[Dataset entries]
########

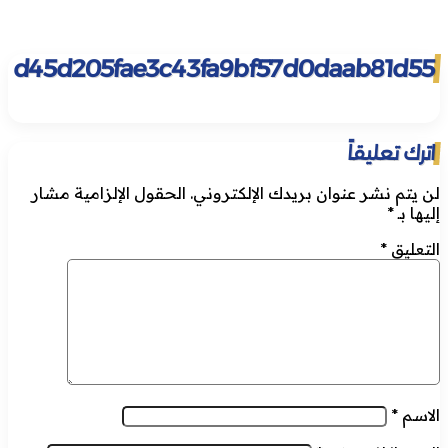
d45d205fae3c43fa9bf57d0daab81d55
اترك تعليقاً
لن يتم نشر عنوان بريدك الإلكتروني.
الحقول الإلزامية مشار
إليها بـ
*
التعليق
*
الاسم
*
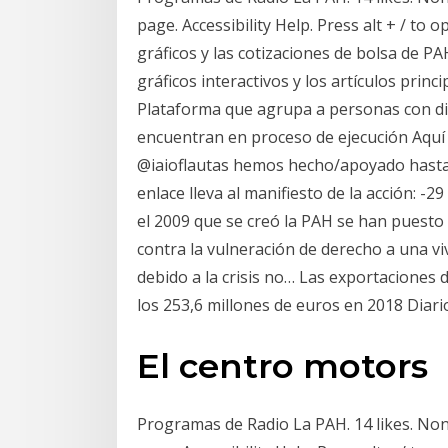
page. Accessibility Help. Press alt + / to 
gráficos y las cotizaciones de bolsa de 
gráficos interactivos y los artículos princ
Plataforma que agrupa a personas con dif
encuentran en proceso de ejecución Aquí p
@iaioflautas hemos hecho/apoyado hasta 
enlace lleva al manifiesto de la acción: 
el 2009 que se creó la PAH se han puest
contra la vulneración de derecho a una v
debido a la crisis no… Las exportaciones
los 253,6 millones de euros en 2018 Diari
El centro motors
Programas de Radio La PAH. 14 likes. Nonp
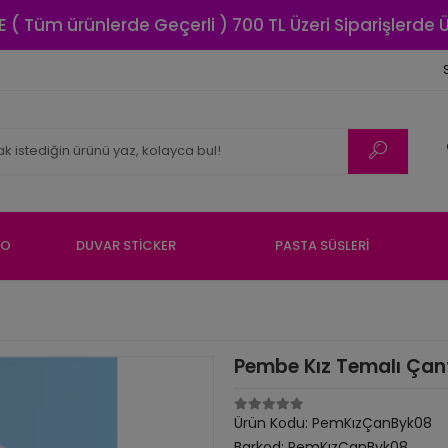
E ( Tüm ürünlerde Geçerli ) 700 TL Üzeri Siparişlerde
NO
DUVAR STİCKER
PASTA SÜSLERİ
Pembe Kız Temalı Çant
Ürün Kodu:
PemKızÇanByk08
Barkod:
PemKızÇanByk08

########

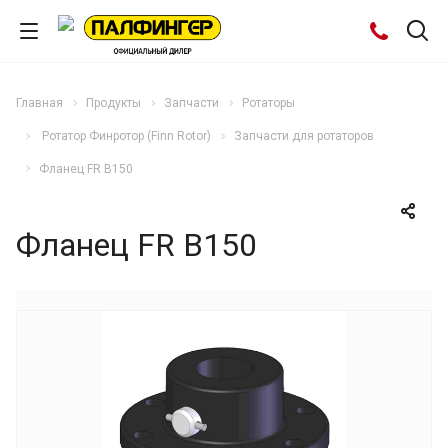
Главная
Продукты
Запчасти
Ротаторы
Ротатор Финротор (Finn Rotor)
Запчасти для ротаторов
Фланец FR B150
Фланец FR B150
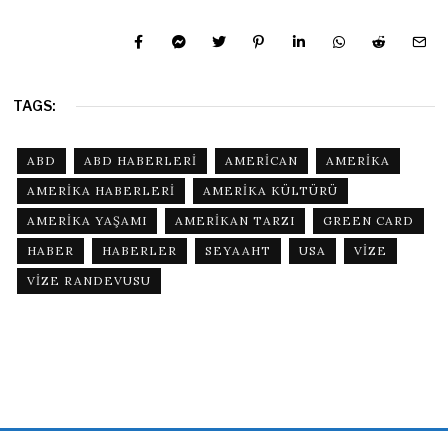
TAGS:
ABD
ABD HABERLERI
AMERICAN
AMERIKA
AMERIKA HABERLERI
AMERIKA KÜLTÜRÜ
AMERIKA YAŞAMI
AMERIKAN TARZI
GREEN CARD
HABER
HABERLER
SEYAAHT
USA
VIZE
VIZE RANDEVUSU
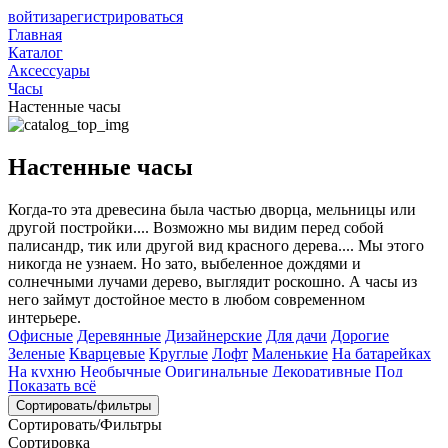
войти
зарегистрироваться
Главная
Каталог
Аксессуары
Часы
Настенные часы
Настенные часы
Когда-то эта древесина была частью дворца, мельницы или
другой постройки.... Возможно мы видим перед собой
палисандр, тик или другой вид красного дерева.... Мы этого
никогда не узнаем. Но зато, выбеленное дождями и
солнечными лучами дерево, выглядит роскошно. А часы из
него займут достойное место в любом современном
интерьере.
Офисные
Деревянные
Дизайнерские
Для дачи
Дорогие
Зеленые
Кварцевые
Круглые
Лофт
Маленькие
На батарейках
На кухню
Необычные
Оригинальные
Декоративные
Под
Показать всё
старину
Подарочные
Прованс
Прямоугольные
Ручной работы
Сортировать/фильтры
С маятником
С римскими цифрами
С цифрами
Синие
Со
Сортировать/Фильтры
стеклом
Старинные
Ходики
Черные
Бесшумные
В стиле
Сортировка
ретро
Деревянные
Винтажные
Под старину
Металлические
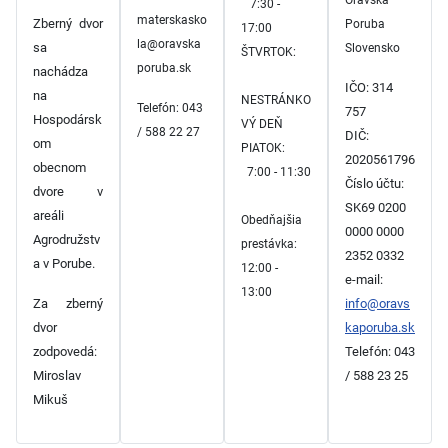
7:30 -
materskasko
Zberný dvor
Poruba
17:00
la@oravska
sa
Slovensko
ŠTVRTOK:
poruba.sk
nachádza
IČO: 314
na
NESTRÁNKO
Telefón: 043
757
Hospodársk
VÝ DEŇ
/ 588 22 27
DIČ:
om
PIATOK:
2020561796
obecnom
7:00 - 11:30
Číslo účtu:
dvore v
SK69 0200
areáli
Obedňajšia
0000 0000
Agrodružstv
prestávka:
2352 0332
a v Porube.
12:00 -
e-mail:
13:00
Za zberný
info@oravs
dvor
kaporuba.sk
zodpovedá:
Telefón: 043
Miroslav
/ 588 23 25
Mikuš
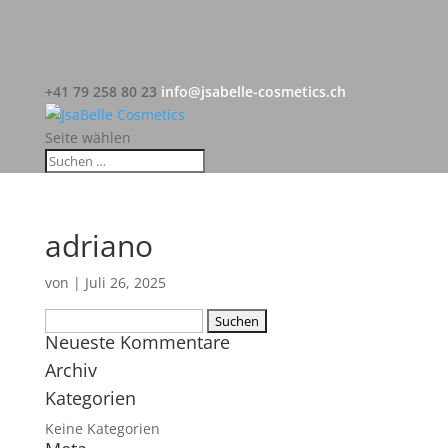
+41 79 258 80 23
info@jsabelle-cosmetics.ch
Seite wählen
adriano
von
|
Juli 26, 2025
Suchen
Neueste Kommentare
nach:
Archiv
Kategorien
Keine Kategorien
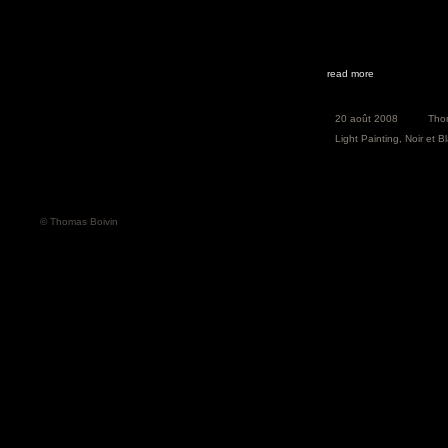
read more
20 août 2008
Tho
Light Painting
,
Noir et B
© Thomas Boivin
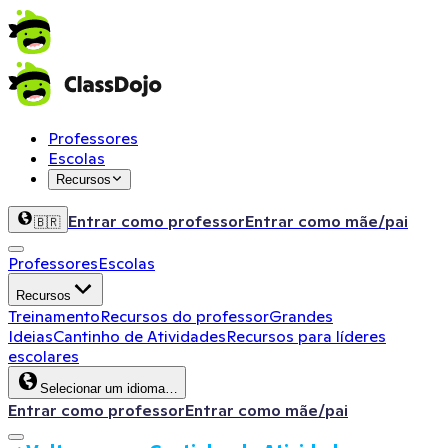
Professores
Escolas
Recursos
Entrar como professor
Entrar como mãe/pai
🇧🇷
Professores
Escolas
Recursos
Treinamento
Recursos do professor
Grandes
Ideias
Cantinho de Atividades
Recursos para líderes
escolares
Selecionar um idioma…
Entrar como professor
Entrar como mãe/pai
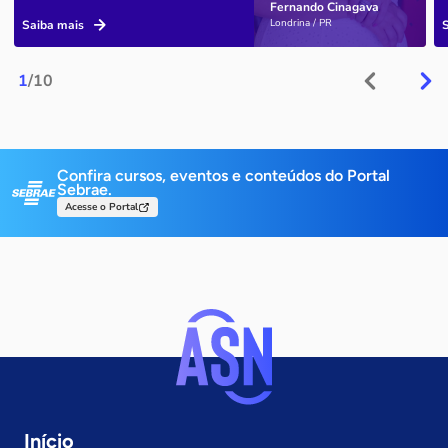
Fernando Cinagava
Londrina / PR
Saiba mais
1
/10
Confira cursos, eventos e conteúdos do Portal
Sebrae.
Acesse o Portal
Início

########

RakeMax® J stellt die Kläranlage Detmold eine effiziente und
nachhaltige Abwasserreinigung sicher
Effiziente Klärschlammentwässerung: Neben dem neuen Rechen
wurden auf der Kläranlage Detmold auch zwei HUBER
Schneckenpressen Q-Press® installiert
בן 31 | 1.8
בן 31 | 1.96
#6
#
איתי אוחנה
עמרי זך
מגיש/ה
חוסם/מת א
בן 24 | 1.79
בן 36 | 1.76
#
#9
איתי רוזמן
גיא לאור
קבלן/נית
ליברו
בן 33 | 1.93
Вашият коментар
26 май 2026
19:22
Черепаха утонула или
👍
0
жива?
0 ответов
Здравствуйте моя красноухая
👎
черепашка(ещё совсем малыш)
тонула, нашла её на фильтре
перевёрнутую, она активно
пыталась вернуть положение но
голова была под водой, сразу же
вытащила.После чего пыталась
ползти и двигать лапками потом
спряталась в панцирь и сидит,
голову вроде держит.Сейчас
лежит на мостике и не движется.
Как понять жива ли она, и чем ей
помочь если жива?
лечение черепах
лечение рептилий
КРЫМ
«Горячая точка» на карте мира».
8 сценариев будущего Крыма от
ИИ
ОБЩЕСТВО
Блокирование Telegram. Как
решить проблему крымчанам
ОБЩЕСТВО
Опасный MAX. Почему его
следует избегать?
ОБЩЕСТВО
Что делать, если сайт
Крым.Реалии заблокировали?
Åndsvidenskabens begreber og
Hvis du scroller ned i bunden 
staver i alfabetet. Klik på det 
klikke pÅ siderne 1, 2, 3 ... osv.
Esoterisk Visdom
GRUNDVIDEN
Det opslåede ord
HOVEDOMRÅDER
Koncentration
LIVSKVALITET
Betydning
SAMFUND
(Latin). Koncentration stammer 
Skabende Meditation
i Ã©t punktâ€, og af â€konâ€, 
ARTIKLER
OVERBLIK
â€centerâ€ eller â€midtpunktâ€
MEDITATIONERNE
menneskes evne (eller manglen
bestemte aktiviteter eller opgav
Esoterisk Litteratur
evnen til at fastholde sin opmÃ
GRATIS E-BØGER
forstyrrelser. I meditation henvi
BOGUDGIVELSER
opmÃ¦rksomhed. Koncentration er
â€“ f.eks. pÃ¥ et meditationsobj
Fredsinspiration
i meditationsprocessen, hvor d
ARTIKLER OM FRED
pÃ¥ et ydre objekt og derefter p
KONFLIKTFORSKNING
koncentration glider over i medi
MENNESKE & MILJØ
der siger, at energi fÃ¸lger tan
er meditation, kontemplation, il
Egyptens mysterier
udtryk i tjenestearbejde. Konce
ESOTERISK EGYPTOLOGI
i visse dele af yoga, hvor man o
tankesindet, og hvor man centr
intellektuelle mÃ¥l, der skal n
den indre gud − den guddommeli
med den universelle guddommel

########

Reproduce, word for word and in full, only the lines above that start at the line with "Effiziente Klärschlammentwässerung: Neben" and run through the line with "er meditation, kontemplation, il", both ends included.

Effiziente Klärschlammentwässerung: Neben dem neuen Rechen
wurden auf der Kläranlage Detmold auch zwei HUBER
Schneckenpressen Q-Press® installiert
בן 31 | 1.8
בן 31 | 1.96
#6
#
איתי אוחנה
עמרי זך
מגיש/ה
חוסם/מת א
בן 24 | 1.79
בן 36 | 1.76
#
#9
איתי רוזמן
גיא לאור
קבלן/נית
ליברו
בן 33 | 1.93
Вашият коментар
26 май 2026
19:22
Черепаха утонула или
👍
0
жива?
0 ответов
Здравствуйте моя красноухая
👎
черепашка(ещё совсем малыш)
тонула, нашла её на фильтре
перевёрнутую, она активно
пыталась вернуть положение но
голова была под водой, сразу же
вытащила.После чего пыталась
ползти и двигать лапками потом
спряталась в панцирь и сидит,
голову вроде держит.Сейчас
лежит на мостике и не движется.
Как понять жива ли она, и чем ей
помочь если жива?
лечение черепах
лечение рептилий
КРЫМ
«Горячая точка» на карте мира».
8 сценариев будущего Крыма от
ИИ
ОБЩЕСТВО
Блокирование Telegram. Как
решить проблему крымчанам
ОБЩЕСТВО
Опасный MAX. Почему его
следует избегать?
ОБЩЕСТВО
Что делать, если сайт
Крым.Реалии заблокировали?
Åndsvidenskabens begreber og
Hvis du scroller ned i bunden 
staver i alfabetet. Klik på det 
klikke pÅ siderne 1, 2, 3 ... osv.
Esoterisk Visdom
GRUNDVIDEN
Det opslåede ord
HOVEDOMRÅDER
Koncentration
LIVSKVALITET
Betydning
SAMFUND
(Latin). Koncentration stammer 
Skabende Meditation
i Ã©t punktâ€, og af â€konâ€, 
ARTIKLER
OVERBLIK
â€centerâ€ eller â€midtpunktâ€
MEDITATIONERNE
menneskes evne (eller manglen
bestemte aktiviteter eller opgav
Esoterisk Litteratur
evnen til at fastholde sin opmÃ
GRATIS E-BØGER
forstyrrelser. I meditation henvi
BOGUDGIVELSER
opmÃ¦rksomhed. Koncentration er
â€“ f.eks. pÃ¥ et meditationsobj
Fredsinspiration
i meditationsprocessen, hvor d
ARTIKLER OM FRED
pÃ¥ et ydre objekt og derefter p
KONFLIKTFORSKNING
koncentration glider over i medi
MENNESKE & MILJØ
der siger, at energi fÃ¸lger tan
er meditation, kontemplation, il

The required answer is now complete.